The acquisition led to risk spreading and diversification that led to exploitation of new markets (De Cagna 2001). The acquisition of Anheuser-Busch Companies, Inc led to exploitation of the unexplored markets by both firms, and led to a reduced competition between the two firms as they would trade as one. In 2005/06, InBev announced that it was to relocate the brewing of Hoegaarden to Piedboeuf brewery located in Jupile. This sparked protests in the city of Hoegaarden. The reason for the relocation was obsoleteness in the plant at Hoegaarden. Later on the brewery at Jupile proved incapable in producing the right quality that forced InBev to move it back to Hoegaarden.

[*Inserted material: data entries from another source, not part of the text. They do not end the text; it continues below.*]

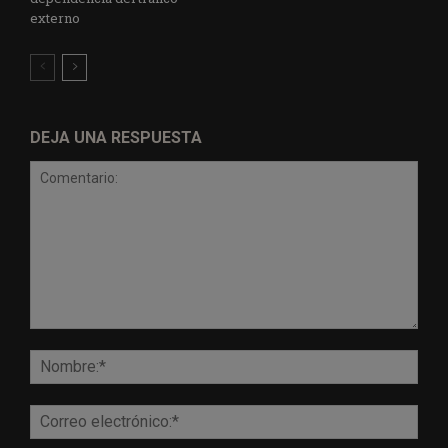
externo
DEJA UNA RESPUESTA
Comentario:
Nomb
Corr
elect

This action led to much criticism from the media (Conner 2001). On June12 2008, the company offered to buy Anheuser-Busch for US$46 Billion. This merger bbrought together two of the big four beer brewing companies in the world. It also created the company with the three top beers internationally .i.

e. the Bud Light, Budweiser and Skol. InBev announced that this merger was not to result to closure of any brewery and that it would lead to no redundancy or retrenchments. On July 13 2008, InBev acquired Anheuser-Busch at a consideration of US$52 billion in cash or a $70 per share. This led to the formation of Anheuser-Busch InBev after the acquisition (Armstrong 1999).

Despite the different opinions on exactly the causes of failure in many acquisitions there are many points that analysts widely agree on. Analysts agree that human factor is a prime cause of failure in many company integrations. This is because most employees do not agree on the different organizational culture that existed in the different entities, and this frustrates the mergers and acquisitions since the employees’ ends up being unhappy and stressed up and the result is a low productivity. To solve this problem the organization will require a strong management team with strong managerial and communication skills that will be able to calm and guide the employees through this change process.These means that while carrying out a merger the companies involved should consider the financial, legal, economic and human aspect in order to have a successful acquisition(Axelrod 2001).